::: Working data

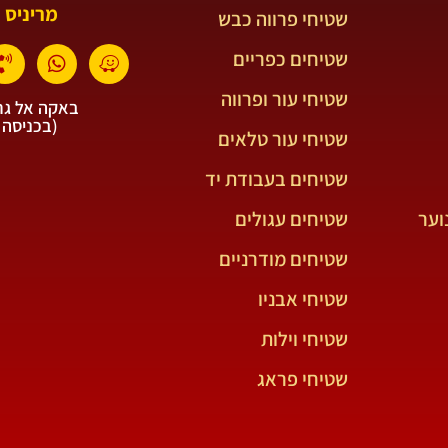
מריניס 
שטיחי פרווה כבש
שטיחים כפריים
שטיחי עור ופרווה
באקה אל גרב
(בכניסה 
שטיחי עור טלאים
שטיחים בעבודת יד
וער
שטיחים עגולים
שטיחים מודרניים
שטיחי אבניו
שטיחי וילות
שטיחי פראג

::::::

_Assigned task_.
Wherever a line in the entries holds "שטיחים", copy that line.

_Expected output_.
שטיחים כפריים
שטיחים בעבודת יד
שטיחים עגולים
שטיחים מודרניים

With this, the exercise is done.